Marcha em três passos

julho 7, 2008

“Foi de um de nós que partiu a morte, ou ela já nascia involuntária como a madrugada por trás dos vidros?”

(Caio Fernando Abreu)

1 – O inevitável

Porque eu sei que um dia você vai voltar, pedindo perdão e com os olhos um pouco úmidos, mais ardiloso que arrependido, mais saudoso que apaixonado. E antes de ceder eu vou – claro – resistir um pouco, tentar me agarrar naquele resquício flutuante de razão que às vezes pressinto – embora nunca alcance. E então diremos palavras vazias – de que nada valerão – sobre tudo o que é impossível – que nos é impossível – e concordaremos um com o outro como se de fato nos víssemos, e então essas palavras se farão ainda mais inúteis e nós tentaremos mais uma vez cogitar o possível – como se houvesse – e buscar alternativas – como se o caminho já não estivesse traçado – e nos aproximaremos num abraço – quem sabe num beijo – indeciso de quem vacila ante a morte, como que cortejando o incerto.

2 – O irremediável

E depois nos faremos amáveis e se passarão um ou dois dias, e depois nos faremos cruéis, e se passará uma eternidade. Ai já tão insana quanto insone, eu falarei por horas e horas sobre aquele inventario do irremediável, daquele cara-escritor-gaúcho-que-tanto-me-comove-e-me-inspira-para-qualquer-coisa mas você nada ouvirá pois estará ali apenas cumprindo uma certa penitência do corpo – a alma já andará longe, por caminhos para mim enigmáticos. E aí eu pensarei num corte necessário, e você pensará nesse mesmo corte, mas nada diremos, triunfantemente heróicos por suportar essa tortura.
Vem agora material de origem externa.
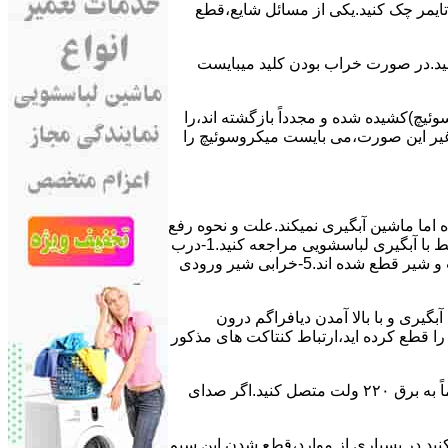
ﯽ ﺗﺎﯾﻤﺮ چک کنید.یکی از مسائل شایع،ﻗﻄﻊ
 ﮐﻨﯿﺪ.در ﺻﻮرت ﺧﺮاب ﺑﻮدن ﮐﻠﯿﺪ میبایست
ﯿﭻ)کشیده شده و مجدداً بازگشته اند،را
ر ﻏﯿﺮ اﯾﻦ ﺻﻮرت،می بایست ﻣﯿﮑﺮوﺳﻮﺋﯿﭻ را
اﻣﺎ ﻣﺎﺷﯿﻦ آﺑﮕﯿﺮی نمیکند.ﻋﻠﺖ و نحوه رﻓﻊ
مشکل:آبگیری کند ماشین لباسشویی و یا آبگیر نکردن آن می تواند دلایل متفاوتی داشته باشد.برای مطالعه بیشتر می توانید به مشکلات مرتبط با آبگیری لباسشویی مراجعه کنید.1-درب
ﻣﺎﺷﯿﻦ ﺑﺎز اﺳﺖ.2-ﻣﯿﮑﺮوﺳﻮﺋﯿﭻ ﺧﺮاب اﺳﺖ.3-ﻫﯿﺪرواﺳﺘﺎت ﺧﺮاب اﺳﺖ.4-سیمهای راﺑﻂ ﺑﯿﻦ ﮐﻠﯿﺪ ﺗﺎﯾﻤﺮ لباسشویی،ﻣﯿﮑﺮوﺳﻮﺋﯿﭻ،ﻫﯿﺪرواﺳﺘﺎت و ﺷﯿﺮ ﻗﻄﻊ ﺷﺪه اند.5-خرابی شیر ورودی
اﺳﺖ.نحوه رﻓﻊ:ﭘﺲ از اﺗﻤﺎم عمل آﺑﮕﯿﺮی و ﺑﺎ ﺑﺎﻻ آﻣﺪن دﯾﺎﻓﺮاﮔﻢ درون
لیکه ﺑﺮق ﻣﺎﺷﯿﻦ را ﻗﻄﻊ کرده اید،ارﺗﺒﺎط ﮐﻨﺘﺎﮐﺖ ﻫﺎی ﻣﺬﮐﻮر
۲٫ ﻣﻮﺗﻮر ﺗﺎﯾﻤﺮ لباسشویی ﺳﻮﺧﺘﻪ اﺳﺖ.نحوه رﻓﻊ:سیمهای ﺑﻮﺑﯿﻦ ﻣﻮﺗﻮر ﺗﺎﯾﻤﺮ ماشین لباسشویی را از ﺳﺎﯾﺮ قسمتهای ﻣﺪار ﺟﺪا کرده و مستقیماً ﺑﻪ برق ۲۲۰ وﻟﺖ ﻣﺘﺼﻞ کنید.اﮔﺮ ﺻﺪای
ﮐﻨﯿﺪ.در ﺑﺴﯿﺎری از موارد،ﻗﻄﻊ ﺷﺪن اﯾﻦ ﺳﯿﻢ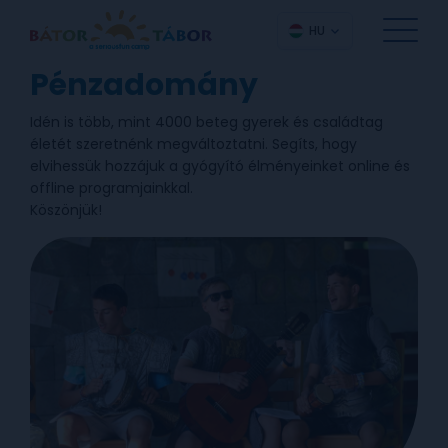
HU
Pénzadomány
Idén is több, mint 4000 beteg gyerek és családtag
életét szeretnénk megváltoztatni. Segíts, hogy
elvihessük hozzájuk a gyógyító élményeinket online és
offline programjainkkal.
Köszönjük!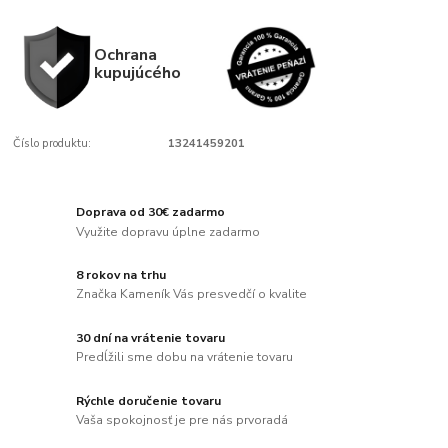
Ochrana
kupujúcého
Číslo produktu:
13241459201
Doprava od 30€ zadarmo
Využite dopravu úplne zadarmo
8 rokov na trhu
Značka Kameník Vás presvedčí o kvalite
30 dní na vrátenie tovaru
Predĺžili sme dobu na vrátenie tovaru
Rýchle doručenie tovaru
Vaša spokojnosť je pre nás prvoradá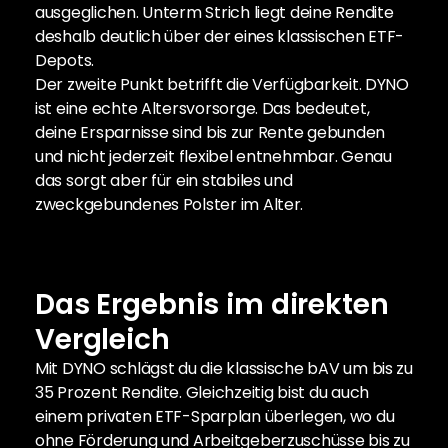
ausgeglichen. Unterm Strich liegt deine Rendite 
deshalb deutlich über der eines klassischen ETF-
Depots.
Der zweite Punkt betrifft die Verfügbarkeit. DYNO 
ist eine echte Altersvorsorge. Das bedeutet, 
deine Ersparnisse sind bis zur Rente gebunden 
und nicht jederzeit flexibel entnehmbar. Genau 
das sorgt aber für ein stabiles und 
zweckgebundenes Polster im Alter.
Das Ergebnis im direkten 
Vergleich
Mit DYNO schlägst du die klassische bAV um bis zu 
35 Prozent Rendite. Gleichzeitig bist du auch 
einem privaten ETF-Sparplan überlegen, wo du 
ohne Förderung und Arbeitgeberzuschüsse bis zu 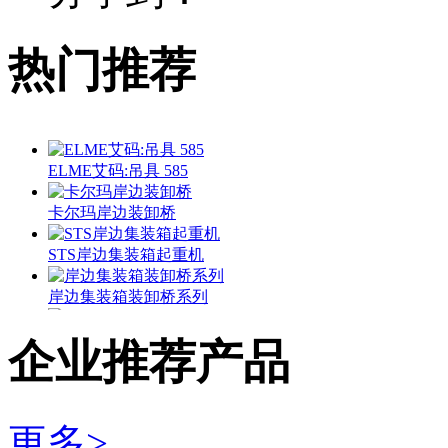
热门推荐
ELME艾码:吊具 585
卡尔玛岸边装卸桥
STS岸边集装箱起重机
岸边集装箱装卸桥系列
正面吊 SRSC45H
企业推荐产品
龙工:LG260EC8集装箱堆高机 LG260EC8
RTG轮胎式龙门起重机
更多>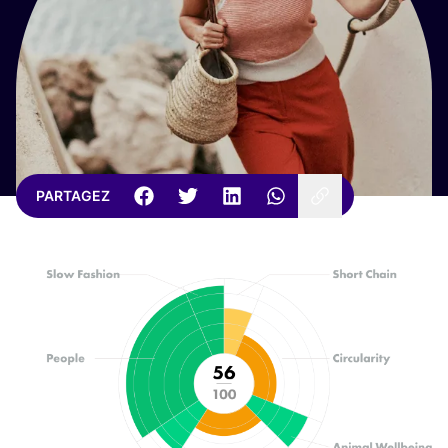
PARTAGEZ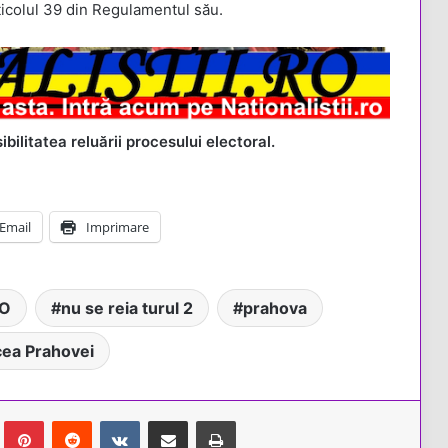
ticolul 39 din Regulamentul său.
bilitatea reluării procesului electoral.
Email
Imprimare
DO
nu se reia turul 2
prahova
ea Prahovei
Tumblr
Pinterest
Reddit
VKontakte
Share via Email
Tipărește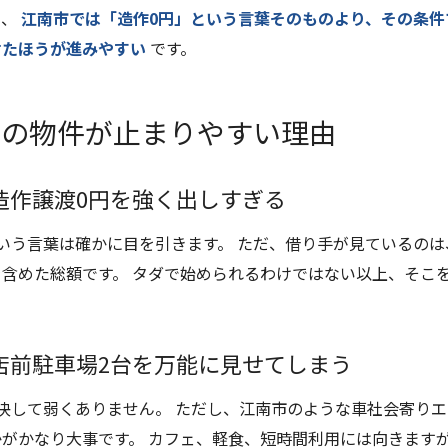
り、
江南市では「造作0円」という言葉そのものより、その条件
せたほうが進みやすい
です。
この物件が止まりやすい理由
造作譲渡0円を強く出しすぎる
いう言葉は確かに目を引きます。 ただ、借り手が見ているのは
を含めた総額です。 タダで始められるわけではない以上、そこ
店前駐車場2台を万能に見せてしまう
決して弱くありません。 ただし、江南市のような車社会寄りエ
かがかなり大事です。 カフェ、軽食、短時間利用には向きます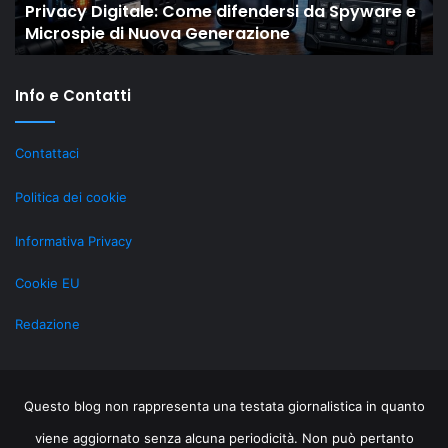
dersi da Spyware e
Il “New Old” Drop di Shaiya most
gli
one
MMO storici restano rilevanti gra
MMO
storici
restano
Info e Contatti
rilevanti
grazie
al
Contattaci
LiveOps
Politica dei cookie
Informativa Privacy
Cookie EU
Redazione
Questo blog non rappresenta una testata giornalistica in quanto
viene aggiornato senza alcuna periodicità. Non può pertanto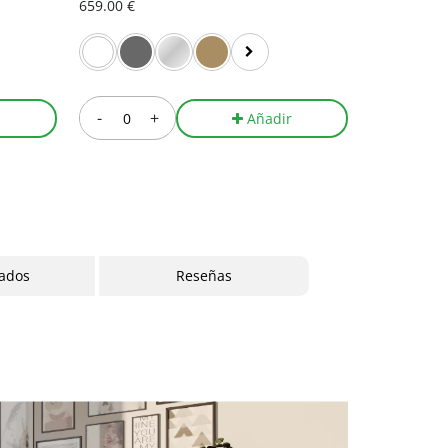
659.00 €
625.00 €
-
+
-
r
Añadir
cados
Reseñas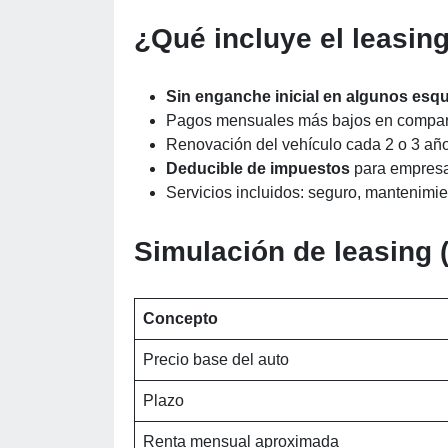
¿Qué incluye el leasin
Sin enganche inicial en algunos es
Pagos mensuales más bajos en compara
Renovación del vehículo cada 2 o 3 añ
Deducible de impuestos
para empresas
Servicios incluidos: seguro, mantenimien
Simulación de leasing
Concepto
Precio base del auto
Plazo
Renta mensual aproximada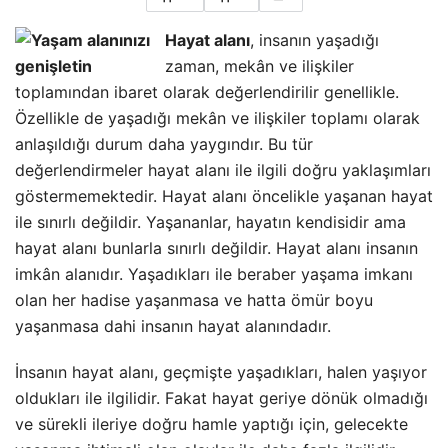
Hayat alanı
, insanın yaşadığı
zaman, mekân ve ilişkiler
toplamından ibaret olarak değerlendirilir genellikle.
Özellikle de yaşadığı mekân ve ilişkiler toplamı olarak
anlaşıldığı durum daha yaygındır. Bu tür
değerlendirmeler hayat alanı ile ilgili doğru yaklaşımları
göstermemektedir. Hayat alanı öncelikle yaşanan hayat
ile sınırlı değildir. Yaşananlar, hayatın kendisidir ama
hayat alanı bunlarla sınırlı değildir. Hayat alanı insanın
imkân alanıdır. Yaşadıkları ile beraber yaşama imkanı
olan
her hadise yaşanmasa ve hatta ömür boyu
yaşanmasa dahi insanın hayat alanındadır.
İnsanın hayat alanı, geçmişte yaşadıkları, halen yaşıyor
oldukları ile ilgilidir. Fakat hayat geriye dönük olmadığı
ve sürekli ileriye doğru hamle yaptığı için, gelecekte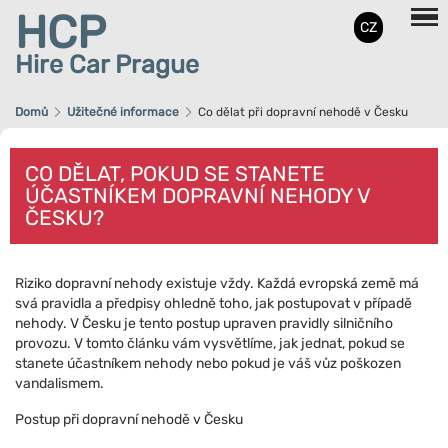
HCP
CZ
Hire Car Prague
Domů
Užitečné informace
Co dělat při dopravní nehodě v Česku
CO DĚLAT, POKUD SE STANETE
ÚČASTNÍKEM DOPRAVNÍ NEHODY V
ČESKU?
Riziko dopravní nehody existuje vždy. Každá evropská země má
svá pravidla a předpisy ohledně toho, jak postupovat v případě
nehody. V Česku je tento postup upraven pravidly silničního
provozu. V tomto článku vám vysvětlíme, jak jednat, pokud se
stanete účastníkem nehody nebo pokud je váš vůz poškozen
vandalismem.
Postup při dopravní nehodě v Česku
Sem nenhuma outra idéia, já com os olhos tão inchados, nos sentaremos lado a lado no sofá que é tão pequeno para nossos dois corpos, e assistiremos de novo aquele mesmo filme, aquele da primeira vez que. E no final eu estarei aos prantos e você – como se não tivesse participado dessa escolha/falta de escolha – dirá que eu choro por qualquer cena e não sei pensar no futuro, como daquela vez que você foi me buscar suja, arranhada e soluçante naquela rua sem saída – a qual decerto hoje você evita cruzar. E me lembrará – mais uma outra vez – do quanto achou injusto tudo o que fiz, e eu – sempre tão competitiva, como você mesmo insiste em dizer – não permitirei que você seja o único injustiçado e te lembrarei daquela festa de formatura e de como, aturdido, você teve aquele ímpeto de me jogar do mezanino. E, como sempre, o absurdo desse exemplo – ou o absurdo do exagero da interpretação desse exemplo, alegação que você costuma fazer em sua própria defesa – encerrará o assunto e iremos dormir contrariados, evitando o desconforto de ficar acordados.

3 – O imponderável

E cerca de meia hora depois de apagadas as luzes eu ouvirei o choro e o miado agudo de Fadinha e levantarei para acudi-la, mas estancarei e gritarei alto seu nome quando vir-la toda ferida e sangrenta e humilhada, apontando com a língua sôfrega para aquela fresta na porta da varanda por onde desaparecerá, ligeiro, o enorme rato agressor, que, agora, resigna-se ao lado de fora. Então segurarei Fadinha em meus braços e te chamarei mais e mais alto até que você apareça, sonado, e compreenda a situação e nos leve até um pronto socorro, ainda que meio a contragosto por sair a essa hora da noite. E no caminho – o mais longo e silencioso caminho que já atravessamos – Fadinha sangrará inconsciente sobre as minhas roupas e só morrerá quando, decidida, eu disser pare o carro! e descer descalça e mal agasalhada na pista expressa da marginal Pinheiros, por onde caminharei por todo o tempo necessário, tendo sempre aquele corpo esfriando no meu abraço infinito.